In Reply to: Re: Everyone of voting age should read these two books by Barrack O'Bama posted by Concerned on October 14, 2008 at 20:05:00:

If not, I dare you to actually do so before quoting them out of context. Your selective citations NEGLECT quotes to the contrary, EXCLUDE the given context that the wave of these reactionary ideas around him were actually wrong, and OMIT his conclusions that these were thoroughly fruitless ideas to pursue.

I have these books and rather enjoyed reading them. Dreams of My Father is a very thorough and unsentimental self-critique on the journey he embarked on when trying to identify with one side or the other when he was neither, or a mix of both. His dilemma was largely due to internalizing how people saw him -- as a black man even though he was half white. He was addressing the dissonance between the inner and outer self, the crisis in identity, the futility of taking sides in race issues, the phenomenon of being divided between two worlds. It is a journey which concludes in the reconciliation of his divided inheritance.

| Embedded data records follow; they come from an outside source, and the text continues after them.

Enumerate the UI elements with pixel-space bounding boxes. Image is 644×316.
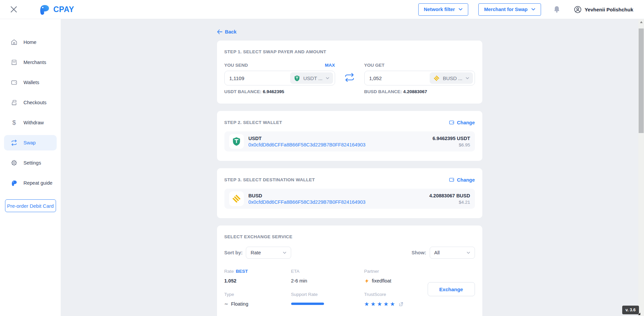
swap-direction-icon[interactable] bbox=[335, 73, 364, 94]
external-link-icon[interactable] bbox=[398, 302, 404, 307]
step3-change-button[interactable]: Change bbox=[449, 177, 475, 183]
repeat-guide-icon bbox=[10, 180, 18, 186]
step1-card: STEP 1. SELECT SWAP PAYER AND AMOUNT YOU… bbox=[217, 41, 482, 104]
step2-card: STEP 2. SELECT WALLET Change bbox=[217, 111, 482, 161]
back-label: Back bbox=[225, 29, 237, 35]
gear-icon bbox=[10, 160, 18, 166]
star-icon: ★ bbox=[371, 301, 376, 308]
type-value: Floating bbox=[231, 301, 249, 307]
sort-by-select[interactable]: Rate bbox=[246, 247, 291, 259]
sidebar-item-label: Wallets bbox=[23, 80, 39, 85]
destination-wallet-address[interactable]: 0x0cfdD8d6CFFa8B66F58C3d229B7B0FF8241649… bbox=[249, 199, 366, 205]
tilde-icon: ∼ bbox=[224, 301, 228, 307]
sidebar-item-home[interactable]: Home bbox=[4, 35, 57, 50]
wallet-change-icon bbox=[449, 120, 454, 125]
merchant-filter-label: Merchant for Swap bbox=[484, 7, 528, 12]
chevron-down-icon bbox=[467, 252, 470, 254]
sidebar-item-repeat-guide[interactable]: Repeat guide bbox=[4, 175, 57, 191]
checkout-icon bbox=[10, 99, 18, 106]
star-icon: ★ bbox=[377, 301, 382, 308]
busd-icon bbox=[433, 75, 440, 81]
star-icon: ★ bbox=[364, 301, 369, 308]
you-send-label: YOU SEND bbox=[224, 63, 248, 68]
sidebar: Home Merchants Wallets Checkouts $ Withd… bbox=[0, 19, 61, 316]
back-arrow-icon bbox=[217, 29, 222, 34]
chevron-down-icon bbox=[283, 252, 286, 254]
chevron-down-icon bbox=[459, 8, 463, 11]
eta-label: ETA bbox=[291, 269, 364, 274]
fixedfloat-icon bbox=[364, 278, 369, 283]
notifications-bell-icon[interactable] bbox=[553, 5, 560, 13]
get-token-select[interactable]: BUSD ... bbox=[430, 72, 473, 84]
scrollbar-thumb[interactable] bbox=[639, 28, 644, 133]
rate-value: 1.052 bbox=[224, 278, 291, 283]
sidebar-item-merchants[interactable]: Merchants bbox=[4, 55, 57, 70]
main-content: Back STEP 1. SELECT SWAP PAYER AND AMOUN… bbox=[61, 19, 638, 316]
change-label: Change bbox=[457, 177, 475, 183]
close-icon[interactable] bbox=[9, 5, 18, 14]
trustscore-label: TrustScore bbox=[364, 292, 421, 297]
vertical-scrollbar[interactable] bbox=[638, 19, 644, 316]
sidebar-item-label: Checkouts bbox=[23, 100, 47, 105]
sidebar-item-checkouts[interactable]: Checkouts bbox=[4, 95, 57, 110]
destination-wallet-row[interactable]: BUSD 0x0cfdD8d6CFFa8B66F58C3d229B7B0FF82… bbox=[224, 189, 475, 209]
max-button[interactable]: MAX bbox=[325, 63, 335, 68]
sidebar-item-swap[interactable]: Swap bbox=[4, 135, 57, 150]
usdt-icon bbox=[229, 134, 244, 149]
sidebar-item-wallets[interactable]: Wallets bbox=[4, 75, 57, 90]
network-filter-button[interactable]: Network filter bbox=[418, 3, 469, 16]
best-badge: BEST bbox=[236, 269, 248, 274]
version-badge: v. 3.6 bbox=[622, 306, 639, 314]
exchange-service-card: SELECT EXCHANGE SERVICE Sort by: Rate Sh… bbox=[217, 226, 482, 316]
send-balance-value: 6.9462395 bbox=[263, 89, 284, 94]
source-wallet-row[interactable]: USDT 0x0cfdD8d6CFFa8B66F58C3d229B7B0FF82… bbox=[224, 131, 475, 151]
send-amount-input[interactable] bbox=[225, 75, 290, 81]
get-amount-input[interactable] bbox=[365, 75, 430, 81]
get-token-label: BUSD ... bbox=[443, 75, 462, 81]
sidebar-item-settings[interactable]: Settings bbox=[4, 155, 57, 171]
partner-value[interactable]: fixedfloat bbox=[372, 278, 391, 283]
chevron-down-icon bbox=[326, 77, 329, 79]
show-label: Show: bbox=[412, 250, 426, 255]
chevron-down-icon bbox=[466, 77, 469, 79]
source-wallet-address[interactable]: 0x0cfdD8d6CFFa8B66F58C3d229B7B0FF8241649… bbox=[249, 142, 366, 147]
withdraw-icon: $ bbox=[10, 119, 18, 126]
exchange-button[interactable]: Exchange bbox=[428, 282, 475, 296]
wallet-icon bbox=[10, 79, 18, 86]
star-icon: ★ bbox=[390, 301, 395, 308]
chevron-down-icon bbox=[531, 8, 535, 11]
change-label: Change bbox=[457, 120, 475, 125]
cpay-logo[interactable]: CPAY bbox=[38, 3, 74, 15]
support-rate-label: Support Rate bbox=[291, 292, 364, 297]
send-balance-label: USDT BALANCE: bbox=[224, 89, 262, 94]
merchant-for-swap-button[interactable]: Merchant for Swap bbox=[478, 3, 541, 16]
support-rate-bar bbox=[291, 303, 324, 305]
step3-title: STEP 3. SELECT DESTINATION WALLET bbox=[224, 177, 315, 182]
sidebar-item-label: Settings bbox=[23, 160, 41, 166]
get-balance-value: 4.20883067 bbox=[403, 89, 427, 94]
scrollbar-up-arrow[interactable] bbox=[638, 19, 644, 25]
header: CPAY Network filter Merchant for Swap bbox=[0, 0, 644, 19]
step2-change-button[interactable]: Change bbox=[449, 120, 475, 125]
partner-label: Partner bbox=[364, 269, 421, 274]
eta-value: 2-6 min bbox=[291, 278, 364, 283]
source-wallet-name: USDT bbox=[249, 136, 366, 141]
rate-label: Rate bbox=[224, 269, 234, 274]
show-value: All bbox=[434, 250, 440, 255]
step2-title: STEP 2. SELECT WALLET bbox=[224, 120, 282, 125]
sidebar-item-withdraw[interactable]: $ Withdraw bbox=[4, 115, 57, 130]
merchants-icon bbox=[10, 59, 18, 66]
get-balance-label: BUSD BALANCE: bbox=[364, 89, 402, 94]
exchange-title: SELECT EXCHANGE SERVICE bbox=[224, 234, 475, 239]
usdt-icon bbox=[294, 75, 300, 81]
star-icon: ★ bbox=[383, 301, 388, 308]
send-amount-box: USDT ... bbox=[224, 71, 335, 85]
send-token-select[interactable]: USDT ... bbox=[290, 72, 333, 84]
you-get-label: YOU GET bbox=[364, 63, 385, 68]
back-link[interactable]: Back bbox=[217, 29, 240, 35]
preorder-debit-card-button[interactable]: Pre-order Debit Card bbox=[5, 199, 56, 212]
user-menu[interactable]: Yevhenii Polishchuk bbox=[574, 6, 633, 13]
destination-wallet-name: BUSD bbox=[249, 193, 366, 198]
sort-by-value: Rate bbox=[251, 250, 261, 255]
show-select[interactable]: All bbox=[430, 247, 475, 259]
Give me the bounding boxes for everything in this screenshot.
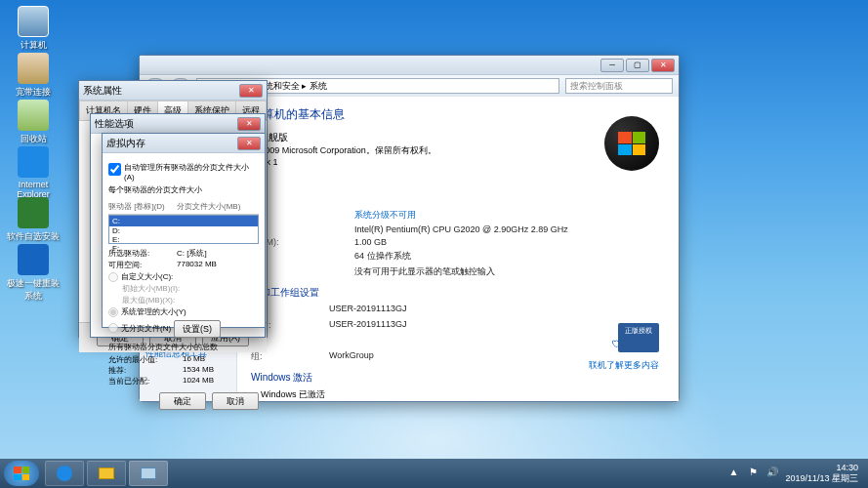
system-managed-radio[interactable]: 系统管理的大小(Y) [108,306,259,317]
clock-time: 14:30 [785,463,858,473]
totals-title: 所有驱动器分页文件大小的总数 [108,342,259,352]
rating-link[interactable]: 系统分级不可用 [354,209,416,222]
activation-head: Windows 激活 [251,371,665,385]
drive-item: E: [109,235,258,244]
desktop-icon-recycle[interactable]: 回收站 [4,100,62,145]
system-tray: ▲ ⚑ 🔊 14:30 2019/11/13 星期三 [726,463,864,484]
workgroup-value: WorkGroup [329,350,374,363]
desktop-icon-computer[interactable]: 计算机 [4,6,62,52]
drive-item: D: [109,226,258,235]
desktop-icon-network[interactable]: 宽带连接 [4,53,62,99]
page-heading: 计算机的基本信息 [251,106,665,123]
set-button[interactable]: 设置(S) [174,320,221,338]
desktop-icon-reinstall[interactable]: 极速一键重装系统 [4,244,62,303]
taskbar-ie-button[interactable] [45,461,84,486]
taskbar: ▲ ⚑ 🔊 14:30 2019/11/13 星期三 [0,459,868,488]
maximize-button[interactable]: ▢ [626,59,649,72]
system-type-value: 64 位操作系统 [354,250,411,263]
close-button[interactable]: ✕ [237,117,261,131]
search-input[interactable]: 搜索控制面板 [565,78,673,94]
recommended-value: 1534 MB [183,365,214,376]
desktop-icon-ie[interactable]: Internet Explorer [4,146,62,199]
genuine-badge-icon: 正版授权 [618,323,659,352]
ok-button[interactable]: 确定 [159,392,206,410]
service-pack: Pack 1 [251,157,665,167]
computer-name-value: USER-20191113GJ [329,304,407,316]
minimize-button[interactable]: ─ [600,59,624,72]
icon-label: 软件自选安装 [7,231,60,241]
custom-size-radio[interactable]: 自定义大小(C): [108,271,259,282]
space-available-value: 778032 MB [177,260,217,270]
clock-date: 2019/11/13 星期三 [785,473,858,484]
dialog-title: 性能选项 [95,117,134,131]
virtual-memory-dialog: 虚拟内存✕ 自动管理所有驱动器的分页文件大小(A) 每个驱动器的分页文件大小 驱… [102,133,266,328]
pen-touch-value: 没有可用于此显示器的笔或触控输入 [354,265,495,278]
col-size: 分页文件大小(MB) [177,201,240,212]
activation-status: Windows 已激活 [251,388,665,401]
auto-manage-checkbox[interactable]: 自动管理所有驱动器的分页文件大小(A) [108,162,259,182]
dialog-title: 虚拟内存 [106,137,145,150]
cancel-button[interactable]: 取消 [212,392,259,410]
dialog-title: 系统属性 [83,84,122,98]
desktop-icon-software[interactable]: 软件自选安装 [4,197,62,243]
icon-label: Internet Explorer [17,180,50,199]
start-button[interactable] [4,461,39,486]
drive-listbox[interactable]: C: D: E: F: [108,215,259,244]
edition: 7 旗舰版 [251,131,665,144]
sys-props-titlebar[interactable]: 系统属性✕ [79,81,267,101]
icon-label: 计算机 [21,40,47,50]
vm-titlebar[interactable]: 虚拟内存✕ [103,134,265,153]
full-name-value: USER-20191113GJ [329,319,407,332]
tray-flag-icon[interactable]: ⚑ [746,467,760,480]
icon-label: 宽带连接 [16,87,51,97]
taskbar-explorer-button[interactable] [87,461,126,486]
drive-item: C: [109,216,258,226]
taskbar-system-button[interactable] [129,461,168,486]
control-panel-titlebar[interactable]: ─ ▢ ✕ [140,56,679,75]
selected-drive-value: C: [系统] [177,248,207,259]
close-button[interactable]: ✕ [651,59,675,72]
processor-value: Intel(R) Pentium(R) CPU G2020 @ 2.90GHz … [354,224,568,234]
learn-more-link[interactable]: 联机了解更多内容 [589,359,659,372]
each-drive-label: 每个驱动器的分页文件大小 [108,184,259,195]
clock[interactable]: 14:30 2019/11/13 星期三 [785,463,858,484]
copyright: © 2009 Microsoft Corporation。保留所有权利。 [251,144,665,157]
ram-value: 1.00 GB [354,237,387,247]
domain-section-head: 域和工作组设置 [251,286,665,300]
windows-logo-icon [604,116,659,171]
icon-label: 回收站 [21,134,47,143]
min-allowed-value: 16 MB [183,354,205,365]
close-button[interactable]: ✕ [237,137,261,150]
icon-label: 极速一键重装系统 [7,278,60,301]
current-allocated-value: 1024 MB [183,376,214,386]
perf-opts-titlebar[interactable]: 性能选项✕ [91,114,265,134]
main-content: 计算机的基本信息 7 旗舰版 © 2009 Microsoft Corporat… [237,97,679,401]
col-drive: 驱动器 [卷标](D) [108,201,177,212]
close-button[interactable]: ✕ [239,84,263,98]
no-paging-radio[interactable]: 无分页文件(N)设置(S) [108,318,259,338]
tray-expand-icon[interactable]: ▲ [726,467,740,480]
tray-volume-icon[interactable]: 🔊 [765,467,779,480]
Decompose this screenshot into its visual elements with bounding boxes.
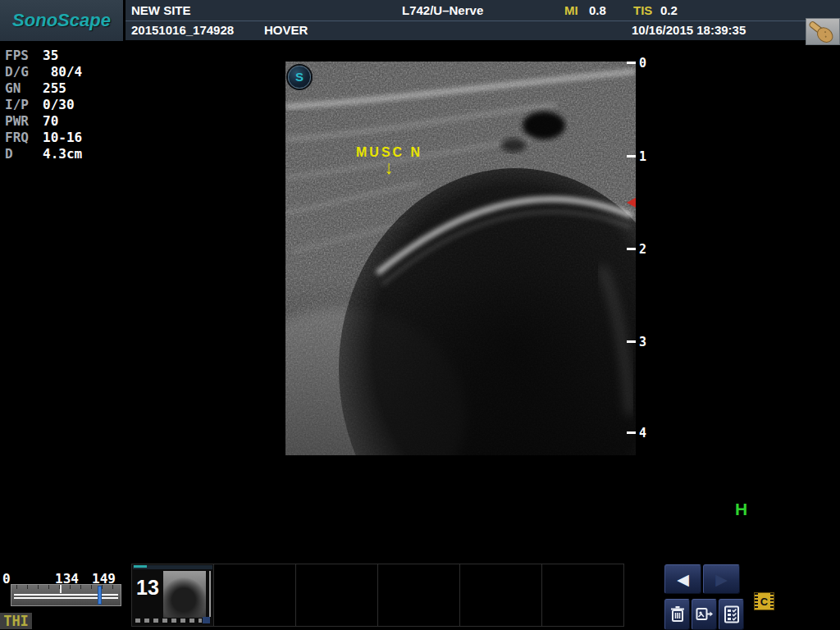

The Audacity of Hope has a discourse on how complicated real life is for real Americans whose lives as just as "full of contradictions and ambiguities" and how "politics seems to speak so little to what they are going through." He touches on the subject of warring factions and tribal hatreds in a divided nation:

"A government that truly represents these Americans--that serves these these Americans--will require a different kind of politics. That politics will need to reflect our lives as they are actually lived. It won't be pre-packaged, ready to pull off the shelf. It will have to be constructed from the best of our traditions and will have to account for the darker aspects of our past. We will need to understand just how we got to this place, the land of warring factions and tribal hatreds. And we will need to remind ourselves, despite all our differences, just how much we share: common hopes, common dreams, a bond that will not break."

We should all be concerned like you are, but I am not in the slightest bit worried that this good man is the only one able to grasp all the complexities of the nation, as opposed to other politicians who try to fit square problems into round holes.